Senior Editor Larry Adams’ article in this issue on value-added operations at service centers brings up the question of when it’s worth it to invest in one’s own capacity to handle bigger or more specialized work, and also what are the vulnerabilities of investing in unusually large equipment.
The investment analysis is an issue unto itself, but a recent event tells us something about vulnerabilities. Really big capacities suggest a smaller number of potential customers, and a smaller customer base suggests bigger risks. A big West coast service center – Service Steel in Oregon, a 300,000 sq. ft. operation — just got caught on the horns of that dilemma. Around 125 of their machines and 5 million pounds of steel and other metals will go on the auction block starting on March 17th and 18th. Service Steel, a big supplier to shipbuilders and big-equipment handlers, will be no more.
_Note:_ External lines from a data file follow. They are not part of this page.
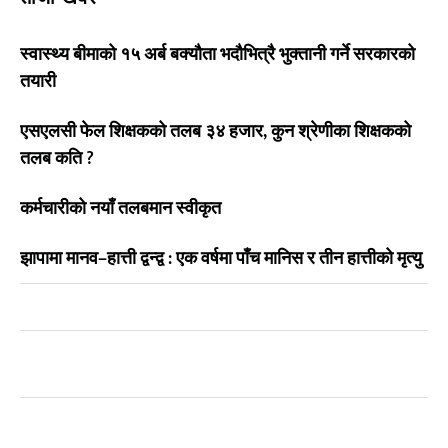
स्वास्थ्य बीमाको १५ अर्ब बक्यौता भदौभित्रै भुक्तानी गर्ने सरकारको
तयारी
एसएलसी फेल शिक्षकको तलब ३४ हजार, कुन श्रेणीका शिक्षकको
तलब कति ?
कर्मचारीको नयाँ तलबमान स्वीकृत
झापामा मानव–हात्ती द्वन्द्व : एक वर्षमा पाँच मानिस र तीन हात्तीको मृत्यु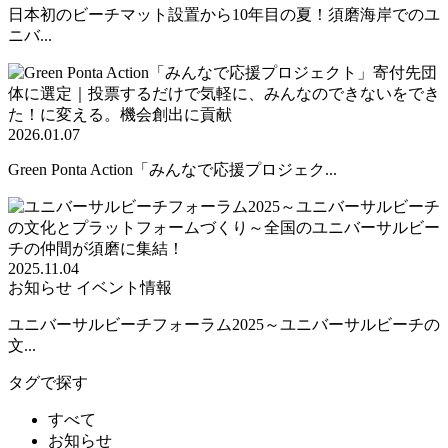
日本初のビーチマット設置から10年目の夏！須磨海岸でのユ
ニバ...
2026.01.07
Green Ponta Action「みんなで応援プロジェク...
2025.11.04
お知らせ
イベント情報
ユニバーサルビーチフォーラム2025～ユニバーサルビーチの
文...
タグで探す
すべて
お知らせ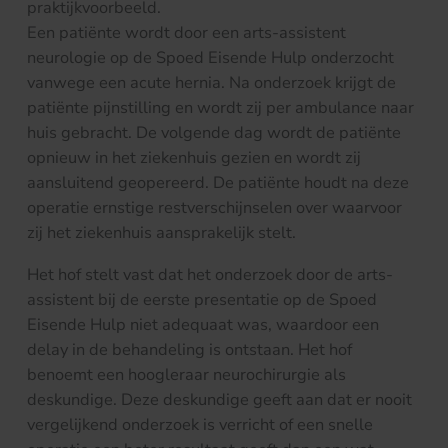
praktijkvoorbeeld.
Een patiënte wordt door een arts-assistent
neurologie op de Spoed Eisende Hulp onderzocht
vanwege een acute hernia. Na onderzoek krijgt de
patiënte pijnstilling en wordt zij per ambulance naar
huis gebracht. De volgende dag wordt de patiënte
opnieuw in het ziekenhuis gezien en wordt zij
aansluitend geopereerd. De patiënte houdt na deze
operatie ernstige restverschijnselen over waarvoor
zij het ziekenhuis aansprakelijk stelt.
Het hof stelt vast dat het onderzoek door de arts-
assistent bij de eerste presentatie op de Spoed
Eisende Hulp niet adequaat was, waardoor een
delay in de behandeling is ontstaan. Het hof
benoemt een hoogleraar neurochirurgie als
deskundige. Deze deskundige geeft aan dat er nooit
vergelijkend onderzoek is verricht of een snelle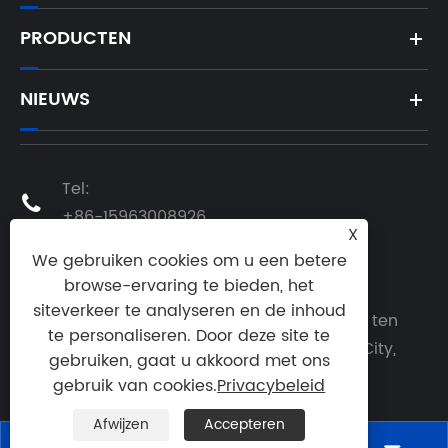
PRODUCTEN
NIEUWS
Tel:

+86-15963008926
X
E-mailen:
We gebruiken cookies om u een betere

peter@wovalves.com
browse-ervaring te bieden, het
siteverkeer te analyseren en de inhoud
Adres: Ten zuiden van Shenzhen Road ten
te personaliseren. Door deze site te
oosten van Guangzhou Road, Pingdu City,

gebruiken, gaat u akkoord met ons
provincie Qingdao, China
gebruik van cookies.
Privacybeleid
Afwijzen
Accepteren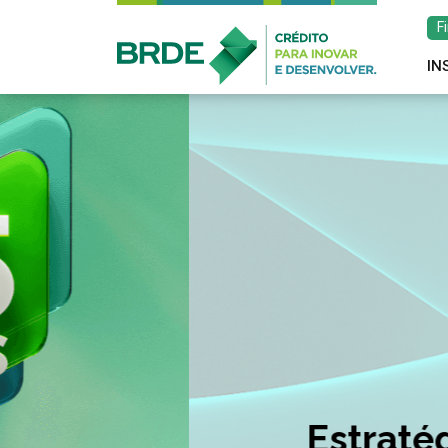
F
IN
Estratégia de atu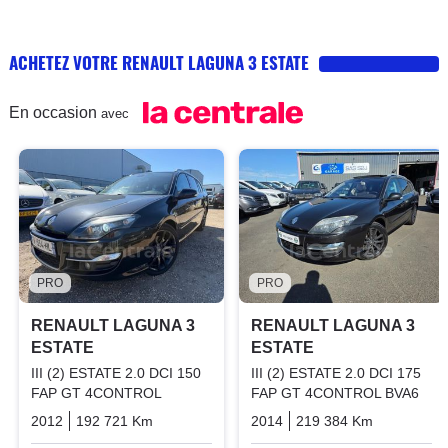
ACHETEZ VOTRE RENAULT LAGUNA 3 ESTATE
En occasion
avec
PRO
PRO
RENAULT LAGUNA 3
RENAULT LAGUNA 3
ESTATE
ESTATE
III (2) ESTATE 2.0 DCI 150
III (2) ESTATE 2.0 DCI 175
FAP GT 4CONTROL
FAP GT 4CONTROL BVA6
2012
192 721 Km
Manuelle
Diesel
2014
219 384 Km
Automati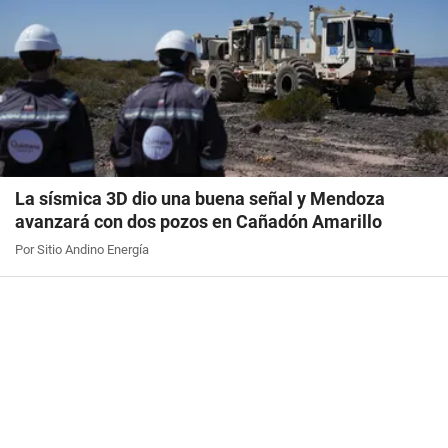
La sísmica 3D dio una buena señal y Mendoza
avanzará con dos pozos en Cañadón Amarillo
Por Sitio Andino Energía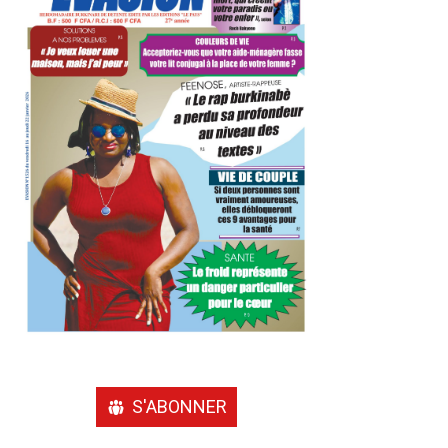
S'ABONNER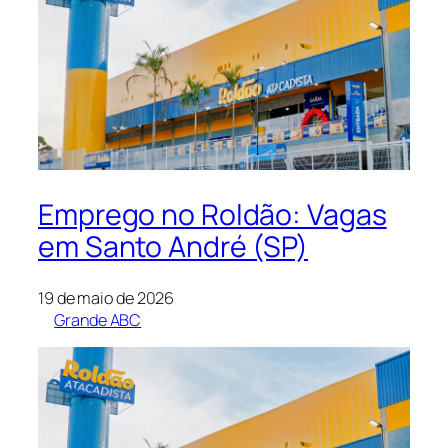
Emprego no Roldão: Vagas
em Santo André (SP)
19 de maio de 2026
Grande ABC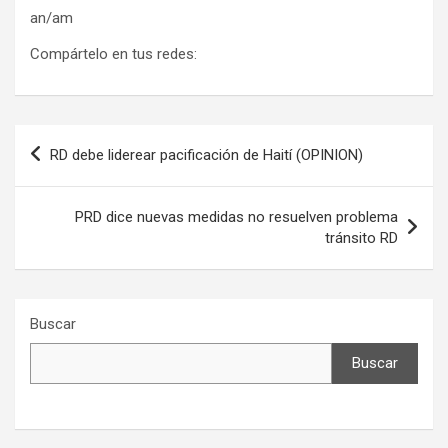
an/am
Compártelo en tus redes:
Navegación
RD debe liderear pacificación de Haití (OPINION)
de
entradas
PRD dice nuevas medidas no resuelven problema
tránsito RD
Buscar
Buscar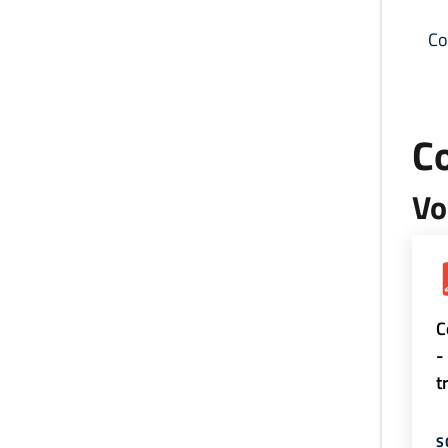
Co
C
Vo
C
-
t
S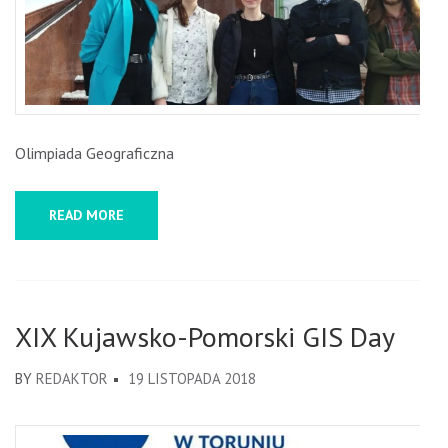
Olimpiada Geograficzna
READ MORE
XIX Kujawsko-Pomorski GIS Day
BY
REDAKTOR
19 LISTOPADA 2018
Service Steel emphasized value-added operations, machining as well as cutting and fabricating, and they had recently invested in new and very large machines. At auction prices, the investment equation changes for a company that may want to extend their own operation.
“We’re going to have a lot of other service centers involved in the bidding, says Tim Murphy of auctioneer James G. Murphy Co., “but there will be some fabricators in there, too.” Murphy points out that some of the lines between service centers and fabricators are blurring as former service centers engage in more value-added operations.
This Haas SL 20T turning center, a medium-capacity machine, could be a good buy for a fab shop that wants to expand into machining.
If you need something big, there is a lot of temptation in the lineup of new machines Murphy will be auctioning (see link to Murphy’s auction at the end of this article). There are big flame, plasma, and laser cutters, with cutting capacities ranging up to 12 ft. x 70 ft., including Kinetic 4000 monsters; 25 overhead cranes; many medium-capacity fabricating machines; and new chip-making machine tools, oriented toward fabricating-related work. Some could be just the thing for extending a fab shop’s entry into machining operations.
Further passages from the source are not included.